Inflation following the COVID-19 pandemic appears to be here for the foreseeable future. Food inflation has hit Canadians and Manitobans particularly hard. It’s a double whammy, as many people are behind financially due to the pandemic and are now seeing their grocery bills rise faster than they have in years.

According to Statistics Canada’s Consumer Price Index, Canadians paid 9.7% more for groceries in April 2022 compared to April 2021, while Manitobans paid 8.8% more during of the same period.

We know that food is, as economists tell us, an elastic good. Rental costs remain static (or increase), but people buy less or different types of food (cheaper, less fresh and healthy) when budgets tighten, and many have to resort to charity food to make ends meet.

This is evident in the 40% jump in the number of Harvest Manitoba food bank users over the past year, recently reported in the Free press. This means a huge increase in the number of Manitobans who are food insecure or unable to consistently afford healthy and acceptable food.

Prior to the pandemic, 14.4% of Manitobans were food insecure (and up to 60% of northern Manitobans). Food insecurity has increased during the pandemic and is likely to remain high due to food inflation. Knowing how changing food prices affect the food security and livelihoods of Manitobans is critically important, but we have limited data to make these assessments.

Most provinces in Canada routinely assess the cost of food in urban, rural and remote areas using a Nutritious Food Basket model: a consumption basket of basic, healthy foods. Costing is done regularly (annually or every two or three years) by government departments, usually health or social services, and often in partnership with non-profit organizations. Grocery stores are randomly selected from geographic areas of interest and allow agency staff or volunteers to collect food prices.

Price data is analyzed, making it possible to track trends in food costs over time, compare food costs between regions, and assess the proportion of a citizen’s dollar spent on food versus other other expenses such as housing, relative to income. This empirical approach to food cost also enables organizations such as school lunch programs, long-term care facilities, and other healthcare facilities to plan, manage, and project food budgets.

Unfortunately, Manitoba does not regularly cost food. The last publicly available costing is from 2011. In 2017, a provincially-led coalition (Manitoba Health, Seniors and Active Living) collected grocery store prices across Manitoba, with the province taking responsibility for drafting and distribute a final report (I was part of the coalition). However, despite efforts by the coalition to have the report published, it remains in the minister’s office to this day.

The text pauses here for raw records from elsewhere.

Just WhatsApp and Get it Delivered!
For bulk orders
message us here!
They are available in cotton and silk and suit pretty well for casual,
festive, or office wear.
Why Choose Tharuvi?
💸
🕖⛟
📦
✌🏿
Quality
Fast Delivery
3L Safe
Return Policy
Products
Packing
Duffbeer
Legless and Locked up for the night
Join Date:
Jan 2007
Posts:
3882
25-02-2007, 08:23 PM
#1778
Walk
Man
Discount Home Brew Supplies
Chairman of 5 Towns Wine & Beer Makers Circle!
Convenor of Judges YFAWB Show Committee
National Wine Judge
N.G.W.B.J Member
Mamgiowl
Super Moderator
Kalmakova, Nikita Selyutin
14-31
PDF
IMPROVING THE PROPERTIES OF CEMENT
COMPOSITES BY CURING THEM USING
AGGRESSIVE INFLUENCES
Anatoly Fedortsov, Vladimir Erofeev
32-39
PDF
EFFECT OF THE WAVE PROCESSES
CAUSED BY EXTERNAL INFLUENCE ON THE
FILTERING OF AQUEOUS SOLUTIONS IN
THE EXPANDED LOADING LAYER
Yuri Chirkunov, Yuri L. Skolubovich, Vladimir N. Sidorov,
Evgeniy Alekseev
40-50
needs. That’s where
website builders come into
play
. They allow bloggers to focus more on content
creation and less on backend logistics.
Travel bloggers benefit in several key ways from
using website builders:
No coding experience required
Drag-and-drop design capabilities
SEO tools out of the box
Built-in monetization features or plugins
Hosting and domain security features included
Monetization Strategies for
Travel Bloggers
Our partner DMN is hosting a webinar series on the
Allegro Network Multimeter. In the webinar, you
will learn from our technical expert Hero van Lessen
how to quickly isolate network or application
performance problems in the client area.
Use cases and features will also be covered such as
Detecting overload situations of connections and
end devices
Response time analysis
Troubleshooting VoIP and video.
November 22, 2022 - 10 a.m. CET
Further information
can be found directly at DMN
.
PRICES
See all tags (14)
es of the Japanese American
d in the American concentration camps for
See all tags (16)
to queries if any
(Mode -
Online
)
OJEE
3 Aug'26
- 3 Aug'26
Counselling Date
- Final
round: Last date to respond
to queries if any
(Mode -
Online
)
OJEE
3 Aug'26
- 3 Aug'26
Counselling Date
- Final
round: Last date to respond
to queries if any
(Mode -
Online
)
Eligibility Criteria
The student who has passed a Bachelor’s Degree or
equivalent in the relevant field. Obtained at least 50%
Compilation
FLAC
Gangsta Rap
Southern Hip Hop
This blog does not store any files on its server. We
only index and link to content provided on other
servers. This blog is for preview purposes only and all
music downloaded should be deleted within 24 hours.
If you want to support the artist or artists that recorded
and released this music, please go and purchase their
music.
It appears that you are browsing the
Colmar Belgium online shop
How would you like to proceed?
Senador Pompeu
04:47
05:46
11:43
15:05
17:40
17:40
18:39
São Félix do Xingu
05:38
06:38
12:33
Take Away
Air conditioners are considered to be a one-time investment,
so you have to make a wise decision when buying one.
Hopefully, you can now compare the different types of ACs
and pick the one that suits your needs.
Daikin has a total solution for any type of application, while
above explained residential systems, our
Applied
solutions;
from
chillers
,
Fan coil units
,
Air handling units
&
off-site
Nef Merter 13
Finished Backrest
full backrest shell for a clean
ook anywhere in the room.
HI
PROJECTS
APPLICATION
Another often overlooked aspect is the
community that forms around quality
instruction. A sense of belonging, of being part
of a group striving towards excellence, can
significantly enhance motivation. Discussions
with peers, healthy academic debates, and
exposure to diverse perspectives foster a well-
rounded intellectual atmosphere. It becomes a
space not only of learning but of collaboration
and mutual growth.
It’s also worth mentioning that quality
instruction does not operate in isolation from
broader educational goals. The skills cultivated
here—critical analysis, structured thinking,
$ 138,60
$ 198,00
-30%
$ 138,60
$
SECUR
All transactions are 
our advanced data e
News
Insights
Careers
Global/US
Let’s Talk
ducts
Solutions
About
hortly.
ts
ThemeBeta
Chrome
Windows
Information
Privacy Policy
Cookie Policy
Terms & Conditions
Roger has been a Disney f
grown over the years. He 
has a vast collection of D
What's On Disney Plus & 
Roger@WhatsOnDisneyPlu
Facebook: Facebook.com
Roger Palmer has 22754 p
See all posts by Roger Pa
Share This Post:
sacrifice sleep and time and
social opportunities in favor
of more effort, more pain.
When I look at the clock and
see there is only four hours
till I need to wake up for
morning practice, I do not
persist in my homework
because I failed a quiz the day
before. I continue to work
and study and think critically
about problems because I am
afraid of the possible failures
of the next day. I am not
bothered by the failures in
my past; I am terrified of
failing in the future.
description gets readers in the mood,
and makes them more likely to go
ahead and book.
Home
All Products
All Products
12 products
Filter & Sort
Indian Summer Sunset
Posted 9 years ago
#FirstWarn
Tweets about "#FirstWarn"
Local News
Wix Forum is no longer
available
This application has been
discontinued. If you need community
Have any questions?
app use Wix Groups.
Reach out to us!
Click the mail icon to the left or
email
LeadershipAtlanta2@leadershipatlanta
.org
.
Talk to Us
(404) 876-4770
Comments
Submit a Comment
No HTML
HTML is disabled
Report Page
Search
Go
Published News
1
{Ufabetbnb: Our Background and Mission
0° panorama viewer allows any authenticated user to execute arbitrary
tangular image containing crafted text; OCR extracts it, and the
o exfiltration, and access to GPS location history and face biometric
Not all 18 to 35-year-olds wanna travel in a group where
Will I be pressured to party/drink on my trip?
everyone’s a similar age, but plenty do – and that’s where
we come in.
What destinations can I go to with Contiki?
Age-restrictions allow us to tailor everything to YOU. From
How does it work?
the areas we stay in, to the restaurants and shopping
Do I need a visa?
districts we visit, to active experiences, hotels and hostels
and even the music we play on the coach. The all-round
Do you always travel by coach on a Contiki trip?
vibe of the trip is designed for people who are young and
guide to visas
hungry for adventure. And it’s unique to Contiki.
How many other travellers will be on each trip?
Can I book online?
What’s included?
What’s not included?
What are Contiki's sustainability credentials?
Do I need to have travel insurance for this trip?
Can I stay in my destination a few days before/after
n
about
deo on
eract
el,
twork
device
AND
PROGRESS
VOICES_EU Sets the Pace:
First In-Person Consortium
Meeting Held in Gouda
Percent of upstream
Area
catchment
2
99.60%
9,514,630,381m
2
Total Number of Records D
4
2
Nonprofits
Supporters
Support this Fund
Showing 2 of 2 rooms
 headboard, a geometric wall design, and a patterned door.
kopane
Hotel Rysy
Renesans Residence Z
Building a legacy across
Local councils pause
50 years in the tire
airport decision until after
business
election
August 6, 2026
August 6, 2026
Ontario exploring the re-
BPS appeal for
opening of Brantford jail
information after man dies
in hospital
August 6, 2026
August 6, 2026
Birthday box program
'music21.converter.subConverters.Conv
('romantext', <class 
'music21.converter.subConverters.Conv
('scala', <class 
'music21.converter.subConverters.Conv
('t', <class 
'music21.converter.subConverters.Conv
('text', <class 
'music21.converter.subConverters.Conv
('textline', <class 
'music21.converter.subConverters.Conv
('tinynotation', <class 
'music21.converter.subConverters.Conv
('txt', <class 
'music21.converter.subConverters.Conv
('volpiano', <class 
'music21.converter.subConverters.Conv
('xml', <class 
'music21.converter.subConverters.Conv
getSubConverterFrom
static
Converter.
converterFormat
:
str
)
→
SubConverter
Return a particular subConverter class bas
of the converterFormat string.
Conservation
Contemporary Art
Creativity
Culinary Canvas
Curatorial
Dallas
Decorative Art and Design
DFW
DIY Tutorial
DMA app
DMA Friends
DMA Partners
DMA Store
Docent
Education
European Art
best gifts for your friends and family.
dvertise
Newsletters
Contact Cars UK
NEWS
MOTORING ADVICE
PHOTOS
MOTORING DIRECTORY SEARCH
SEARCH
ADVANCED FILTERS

We know from other reports that food prices vary widely across the province, being particularly high in northern communities. A report on milk prices from the Canadian Center for Policy Alternatives found that the cost of milk in northern Manitoba communities was up to $1.40 per liter higher than in Winnipeg (about double), and even nearby communities had very different prices: the cost of a liter of milk in Opaskwayak Cree Nation was 23% higher than across the bridge in The Pas.

Manitoba’s poverty reduction strategy, Pathways to a Better Future, which included consultations across the province, reports that food insecurity was a major issue highlighted. Unfortunately, grocery cart pricing is not part of the strategy’s initiatives.

Given the current state of inflation and food insecurity, it’s time for the Manitoba government to reconsider releasing the 2017 report and facilitate and fund a new, ongoing process to collect and distribute food prices through the Nutritious Food Basket model.

Understanding trends in food costs over time and across regions is critical to planning food services, as well as social programs aimed at reducing poverty.

Joyce Slater is Professor of Community Nutrition in the Department of Food Sciences and Human Nutrition at the University of Manitoba.